Fixing the Freshman: Robinson Focuses on Flawed Shooting Mechanics
Friday, December 5, 2014 | Men's Basketball, Chris Harry
LAWRENCE, Kan. -- As part of picking up the pieces from the Thanksgiving week turkey shoot in the Bahamas, Billy Donovan sat down individually with each of his Florida players, one on one, and dissected their offensive flaws.
Play by play. Shot by shot.
If you watched any of UF's three games at the Battle 4 Atlantis, where the Gators' hit a collective 34.2 percent from the floor and a clangy 26 percent from the 3-point line, obviously, there was a lot of material for Donovan to cover.
Eventually, he got to Devin Robinson, whose reaction to the viewing went something like this.
“Wow.”
Not so coincidentally, that's probably what a lot of UF fans have been saying when the 6-foot-9 freshman wing has let it fly during these early stages of his rookie season. Too often, they've come nowhere close.
So alongside Donovan, Robinson watched tangible, slow-motion proof of his flaws.
“I was taking crazy-looking shots,” the 6-foot-9 freshman forward said. “My body wasn't squared up. I wasn't holding my follow-through. I was falling backwards sometimes. I couldn't believe it.”
A prodigious scorer and one of the top 20 prep prospects in the country last year at Chesterfield (Va.) Christchurch School -- he averaged 24 points, 10 rebounds, three blocks and two assists per game -- Robinson not only has struggled to put the ball in the basket, he's had a tough time simply hitting iron.
Nightmare stat: Robinson has eight field goals through his first six collegiate games ... and nine airballs.
“I know it's haunting him,” sophomore guard Kasey Hill said.
So think about that Friday when Robinson and the Gators (3-3) take on No. 11 Kansas (5-1) at famous Phog Allen Fieldhouse. Yes, Robinson acknowledges being in the worst shooting slump of his young basketball life. But, no, he has no intention of giving in to it.

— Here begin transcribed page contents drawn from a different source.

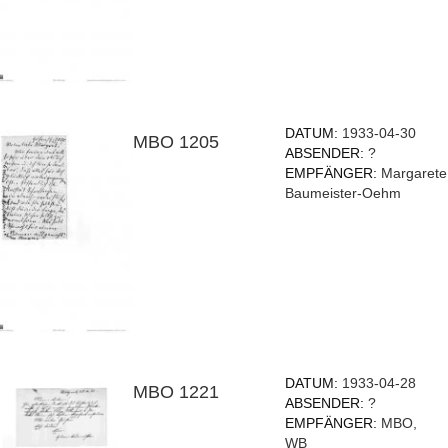
DATUM:
1933-04-30
MBO 1205
ABSENDER:
?
EMPFÄNGER:
Margarete
Baumeister-Oehm
DATUM:
1933-04-28
MBO 1221
ABSENDER:
?
EMPFÄNGER:
MBO,
WB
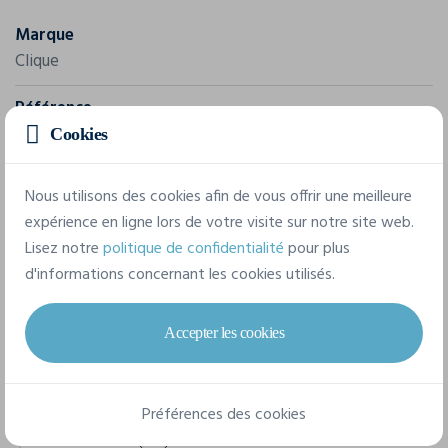
Marque
Clique
Référence
021007
Cookies
Composition
Nous utilisons des cookies afin de vous offrir une meilleure
85% Coton Organique / 15% Polyester
expérience en ligne lors de votre visite sur notre site web.
Lisez notre
politique de confidentialité
pour plus
d'informations concernant les cookies utilisés.
6 tailles disponibles
Accepter les cookies
XS
S
M
L
XL
XXL
Préférences des cookies
Fiche technique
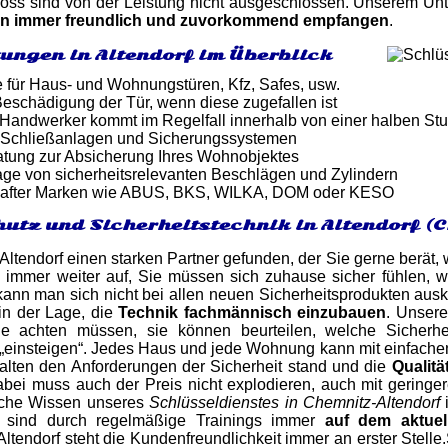
ss sind von der Leistung nicht ausgeschlossen. Unserem Unter
en immer freundlich und zuvorkommend empfangen
.
tungen in Altendorf im Überblick
e für Haus- und Wohnungstüren, Kfz, Safes, usw.
eschädigung der Tür, wenn diese zugefallen ist
er Handwerker kommt im Regelfall innerhalb von einer halben St
 Schließanlagen und Sicherungssystemen
atung zur Absicherung Ihres Wohnobjektes
ge von sicherheitsrelevanten Beschlägen und Zylindern
after Marken wie ABUS, BKS, WILKA, DOM oder KESO
utz und Sicherheitstechnik in Altendorf (
 Altendorf einen starken Partner gefunden, der Sie gerne berät,
 immer weiter auf, Sie müssen sich zuhause sicher fühlen, wi
nn man sich nicht bei allen neuen Sicherheitsprodukten ausk
in der Lage, die
Technik fachmännisch einzubauen
. Unsere
ie achten müssen, sie können beurteilen, welche Sicherh
„einsteigen“. Jedes Haus und jede Wohnung kann mit einfachen 
halten den Anforderungen der Sicherheit stand und die
Qualitä
abei muss auch der Preis nicht explodieren, auch mit geringe
sche Wissen unseres
Schlüsseldienstes in Chemnitz-Altendorf
i
n sind durch regelmäßige Trainings immer
auf dem aktuel
 Altendorf steht die Kundenfreundlichkeit immer an erster Stell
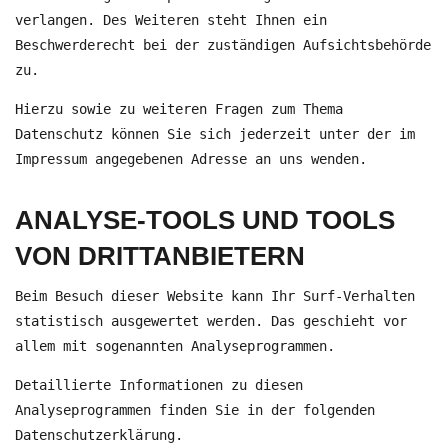
verlangen. Des Weiteren steht Ihnen ein
Beschwerderecht bei der zuständigen Aufsichtsbehörde
zu.
Hierzu sowie zu weiteren Fragen zum Thema
Datenschutz können Sie sich jederzeit unter der im
Impressum angegebenen Adresse an uns wenden.
ANALYSE-TOOLS UND TOOLS
VON DRITT­ANBIETERN
Beim Besuch dieser Website kann Ihr Surf-Verhalten
statistisch ausgewertet werden. Das geschieht vor
allem mit sogenannten Analyseprogrammen.
Detaillierte Informationen zu diesen
Analyseprogrammen finden Sie in der folgenden
Datenschutzerklärung.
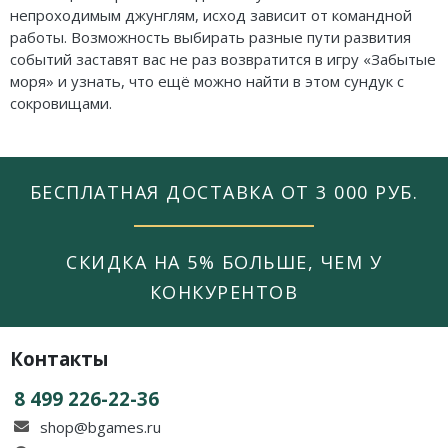
непроходимым джунглям, исход зависит от командной
работы. Возможность выбирать разные пути развития
событий заставят вас не раз возвратится в игру «Забытые
моря» и узнать, что ещё можно найти в этом сундук с
сокровищами.
БЕСПЛАТНАЯ ДОСТАВКА ОТ 3 000 РУБ.
СКИДКА НА 5% БОЛЬШЕ, ЧЕМ У
КОНКУРЕНТОВ
Контакты
8 499 226-22-36
shop@bgames.ru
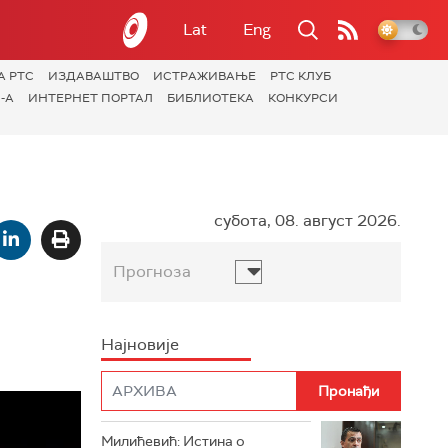
Lat
Eng
А РТС
ИЗДАВАШТВО
ИСТРАЖИВАЊЕ
РТС КЛУБ
-А
ИНТЕРНЕТ ПОРТАЛ
БИБЛИОТЕКА
КОНКУРСИ
субота, 08. август 2026.
Прогноза
Најновије
Милићевић: Истина о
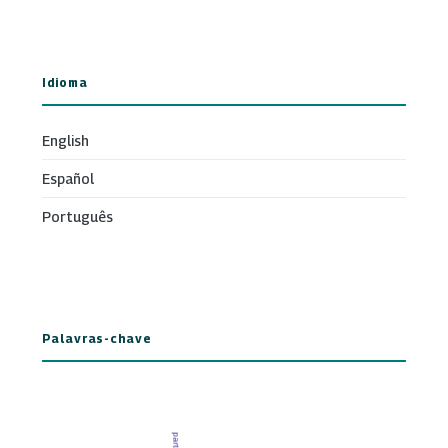
Idioma
English
Español
Português
Palavras-chave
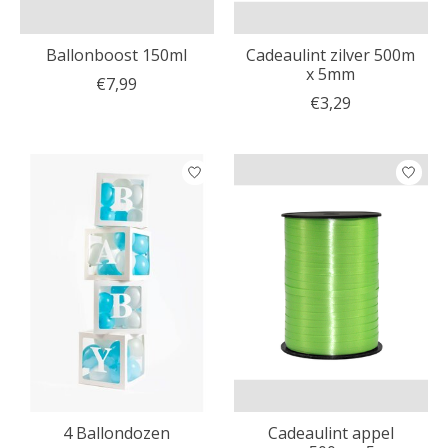
Ballonboost 150ml
Cadeaulint zilver 500m
x 5mm
€7,99
€3,29
4 Ballondozen
Cadeaulint appel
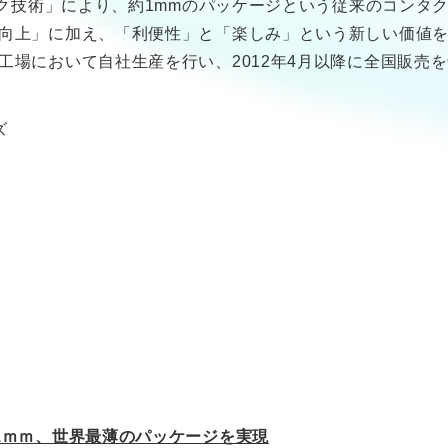
ック技術」により、約1mmのパッケージという従来のコンタ
向上」に加え、「利便性」と「楽しみ」という新しい価値を
工場において自社生産を行い、2012年4月以降に全国販売
ズ
1ｍｍ、世界最薄のパッケージを実現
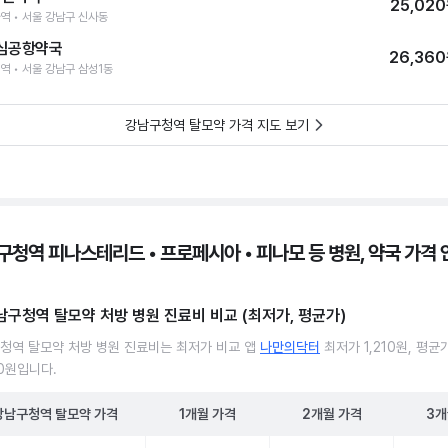
25,02
역 • 서울 강남구 신사동
심공항약국
26,36
역 • 서울 강남구 삼성1동
강남구청역 탈모약 가격 지도 보기
구청역 피나스테리드 • 프로페시아 • 피나모 등 병원, 약국 가격 
남구청역 탈모약 처방 병원 진료비 비교 (최저가, 평균가)
청역 탈모약 처방 병원 진료비는 최저가 비교 앱
나만의닥터
최저가 1,210원, 평균
10원입니다.
강남구청역
탈모약
가격
1개월
가격
2개월
가격
3개
청역 탈모약 처방 병원 진료비 처방단위별 최저가·평균가 비교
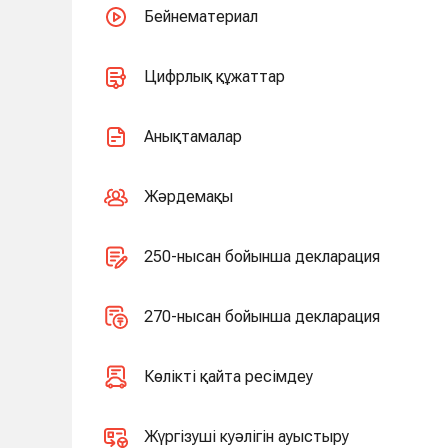
Бейнематериал
Цифрлық құжаттар
Анықтамалар
Жәрдемақы
250-нысан бойынша декларация
270-нысан бойынша декларация
Көлікті қайта ресімдеу
Жүргізуші куәлігін ауыстыру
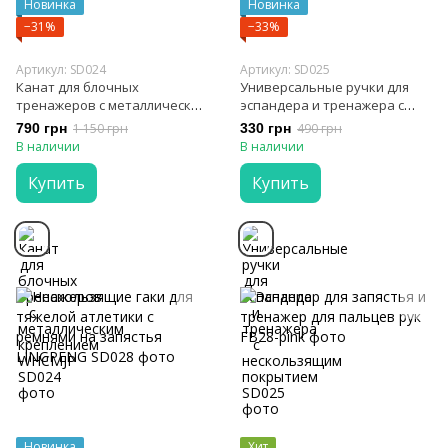
Новинка
Новинка
−31%
−33%
Артикул: SD024
Артикул: SD025
Канат для блочных
Универсальные ручки для
тренажеров с металлическим
эспандера и тренажера с
креплением WHCMJP
нескользящим покрытием
790 грн
1 150 грн
330 грн
490 грн
В наличии
В наличии
Купить
Купить
Новинка
Хит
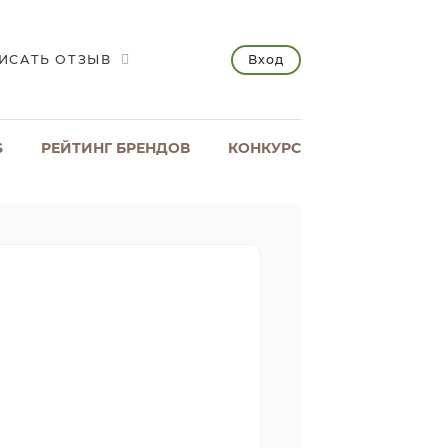
Вход
ИСАТЬ ОТЗЫВ
S
РЕЙТИНГ БРЕНДОВ
КОНКУРС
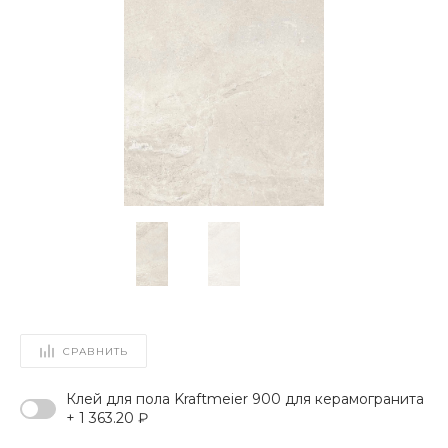
СРАВНИТЬ
Клей для пола Kraftmeier 900 для керамогранита
+ 1 363.20 ₽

“I'm starting to realize what I'm up against, what this is all about,” Robinson said. “I'm going to improve.”
His indoctrination has been quite the shock, compared to how Robinson envisioned his college experience playing. During his time being wooed by the likes of Indiana, Oklahoma State, Connecticut and Notre Dame, he used to watch college basketball games on television and think to himself, “That doesn't look so tough.”
He admits as much.
“I was going to play this many minutes and score that many points,” Robinson said. “Those were my expectations.”
Now those expectations have confronted reality and here's what they look like: 8-for-32 from the floor (25 percent), 3-for-18 from the 3-point range (16.7 percent) and 4.2 points per game.
And all those airballs.
To be fair, Robinson is probably playing too much than the Gators would have expected, given the season-ending injury to Devon Walker and with guard Eli Carter hobbled with a foot sprain. But in many ways, Robinson's reality is the same one his UF teammates are dealing with after being dubbed the nation's No. 7 team in preseason polls. Those projections were based largely on returning some key role players (though just one starter) from last season's squad that rampaged the Southeastern Conference on the way to the Final Four. Three weeks into this season, UF already has equaled its number of losses from last year.

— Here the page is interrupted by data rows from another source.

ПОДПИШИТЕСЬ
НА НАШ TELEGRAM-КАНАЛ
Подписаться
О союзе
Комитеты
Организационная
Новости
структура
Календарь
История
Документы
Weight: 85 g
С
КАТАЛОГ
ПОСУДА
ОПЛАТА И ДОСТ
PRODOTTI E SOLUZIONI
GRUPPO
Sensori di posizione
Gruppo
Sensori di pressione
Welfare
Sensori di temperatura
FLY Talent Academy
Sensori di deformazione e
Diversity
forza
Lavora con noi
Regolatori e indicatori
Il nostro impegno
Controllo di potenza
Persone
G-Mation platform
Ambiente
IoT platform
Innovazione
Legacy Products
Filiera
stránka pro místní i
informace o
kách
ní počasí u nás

It's time to reboot those expectations to such rudimentary targets as competing each possession, executing offense and -- this one is important -- making shots.
“I've talked to them about it over and over, shown them video, given them references from going from the two national championship teams to the two NIT teams,” Donovan said. “But this may be one of those lessons where, as much I try to head it off, they've just got to live it.”

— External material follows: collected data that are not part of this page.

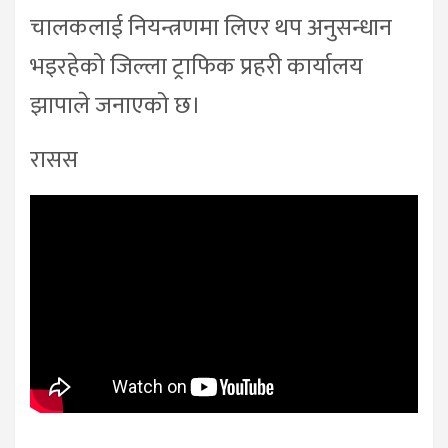
चालकलाई नियन्त्रणमा लिएर थप अनुसन्धान
भइरहेको जिल्ला ट्राफिक प्रहरी कार्यालय
झापाले जनाएको छ।
रासस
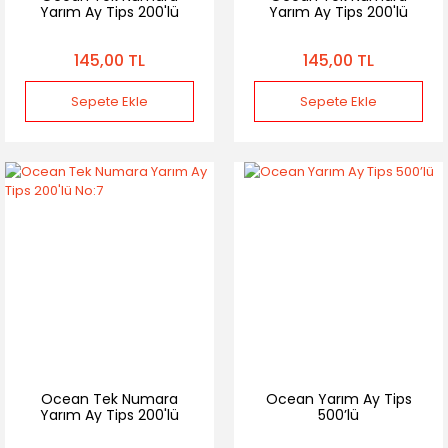
Yarım Ay Tips 200'lü
Yarım Ay Tips 200'lü
No:4
No:5
145,00 TL
145,00 TL
Sepete Ekle
Sepete Ekle
Ocean Tek Numara
Ocean Yarım Ay Tips
Yarım Ay Tips 200'lü
500’lü
No:7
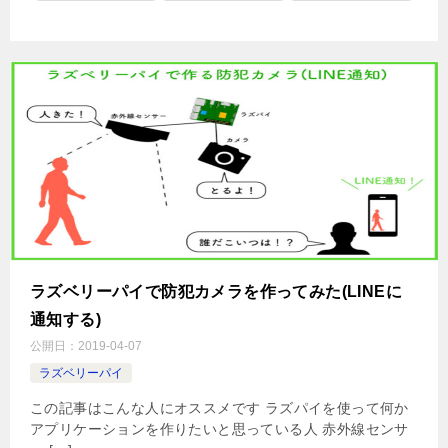
ラズベリーパイで防犯カメラを作ってみた(LINEに
通知する)
公開日：
2019-04-07
ラズベリーパイ
この記事はこんな人にオススメです ラズパイを使って何か
アプリケーションを作りたいと思っている人 赤外線センサ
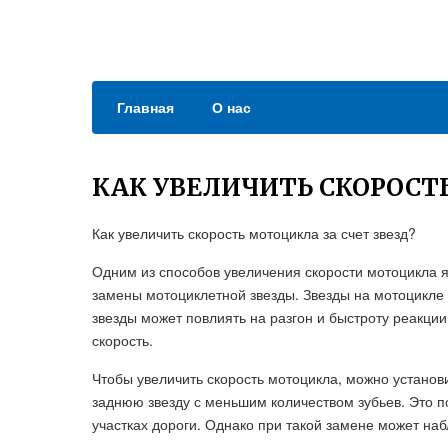
Главная
О нас
КАК УВЕЛИЧИТЬ СКОРОСТЬ
Как увеличить скорость мотоцикла за счет звезд?
Одним из способов увеличения скорости мотоцикла
замены мотоциклетной звезды. Звезды на мотоцикле
звезды может повлиять на разгон и быстроту реакци
скорость.
Чтобы увеличить скорость мотоцикла, можно установ
заднюю звезду с меньшим количеством зубьев. Это п
участках дороги. Однако при такой замене может наб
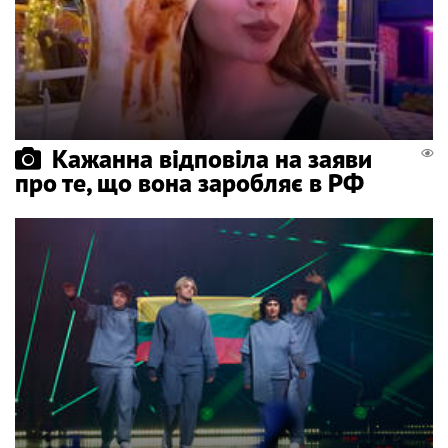
Кажанна відповіла на заяви
про те, що вона заробляє в РФ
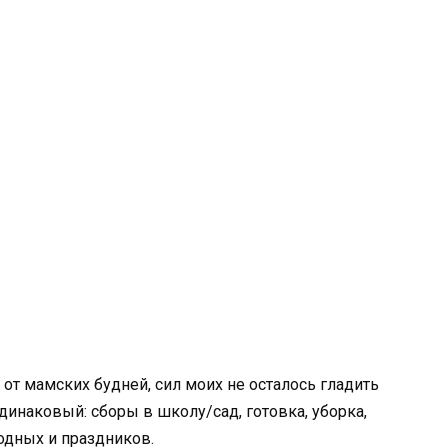
 от мамских будней, сил моих не осталось гладить
динаковый: сборы в школу/сад, готовка, уборка,
ходных и праздников.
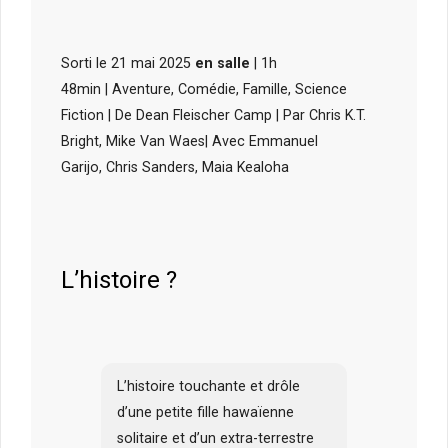
Sorti le 21 mai 2025
en salle
| 1h
48min | Aventure, Comédie, Famille, Science
Fiction | De Dean Fleischer Camp | Par Chris K.T.
Bright, Mike Van Waes| Avec Emmanuel
Garijo, Chris Sanders, Maia Kealoha
L’histoire ?
L’histoire touchante et drôle
d’une petite fille hawaïenne
solitaire et d’un extra-terrestre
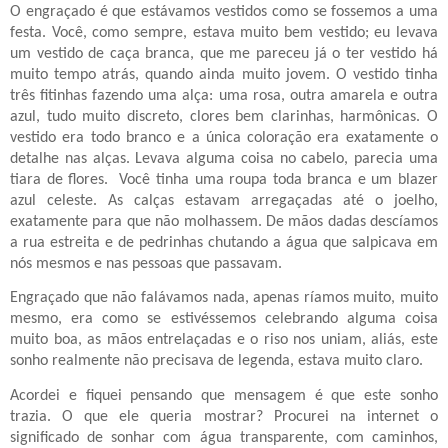
O engraçado é que estávamos vestidos como se fossemos a uma
festa. Você, como sempre, estava muito bem vestido; eu levava
um vestido de caça branca, que me pareceu já o ter vestido há
muito tempo atrás, quando ainda muito jovem. O vestido tinha
três fitinhas fazendo uma alça: uma rosa, outra amarela e outra
azul, tudo muito discreto, clores bem clarinhas, harmônicas. O
vestido era todo branco e a única coloração era exatamente o
detalhe nas alças. Levava alguma coisa no cabelo, parecia uma
tiara de flores.
Você tinha uma roupa toda branca e um blazer
azul celeste. As calças estavam arregaçadas até o joelho,
exatamente para que não molhassem. De mãos dadas descíamos
a rua estreita e de pedrinhas chutando a água que salpicava em
nós mesmos e nas pessoas que passavam.
Engraçado que não falávamos nada, apenas ríamos muito, muito
mesmo, era como se estivéssemos celebrando alguma coisa
muito boa, as mãos entrelaçadas e o riso nos uniam, aliás, este
sonho realmente não precisava de legenda, estava muito claro.
Acordei e fiquei pensando que mensagem é que este sonho
trazia. O que ele queria mostrar? Procurei na internet o
significado de sonhar com água transparente, com caminhos,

So in Robinson's case, Donovan broke down video of all 16 shots the kid took in the Bahamas. Forget about whether it went in, the coach said, just focus on what what the shot looked like.
What Robinson saw was eye-opening. His body was in a different position on literally every attempt; leaning back one time, tilting sideways the next, legs not underneath him for another. He was a mechanical mess.
“No wonder I was shooting so many airballs," he said. "I've never shot this many in my life."
Beyond proper technique, Donovan talked to Robinson about have the discipline to be ready and in proper position when the ball finds him and to launch an in-rhythm, formed repetition every time.
“At this level, you're just not going to get away with doing it any other way,” Donovan said. “It's about getting a good rep and not being so consumed with whether the ball goes in the basket. That's one of the biggest problems with our team right now; we're a result-oriented team. We focus too much on the result. 'Did the ball go in? Did I turn it over? Did I guard my man?' They have play through all those things.”
In individual instruction drills this week, the UF staff worked with Robinson to emphasize squaring his shoulders in anticipation of the pass, giving the passer a good window, getting the ball in the shooting pocket and stepping cleanly -- one-two -- into the release.
If correcting this on the fly sounds simple, it's not. It takes focus.
And it'll take laser-type lock-in to see results Friday night in the deafening din known as “The Phog.”
“I think he's going to get through it,” said Hill, who knows a little bit about struggling early as a freshman, having gone to Wisconsin in the second game a year ago and shooting just 2-for-11, missing all four 3-point shots and fouling out. “We're going to need Devin, so he's got to keep shooting and have the mindset to keep shooting. The expectations he placed on himself, it's like coach tells us, they're not real. You just have to control that by fighting the negative thoughts and just go play.”
In Robinson's case, there's other stuff he can do. He had three rebounds in the Bahamas loss to Carolina and after missing his first three field-goal attempts (with a couple airballs), took the ball hard down the lane and tried a tomahawk dunk over 6-9 Kennedy Meeks. He didn't make it, but Robinson got to the free-throw line.
The aggression was encouraging.
“I want to play the game like I know I can,” Robinson said. “It's hard going through the slump I'm going through right now. Really hard. But I also know I have a lot of time. It's just a matter of fighting through it and getting better.”
Just so happens the next opportunity comes at one of the toughest venues in the country.
“That's not intimidating to me, that's exciting,” he said. “I'm looking forward to it.”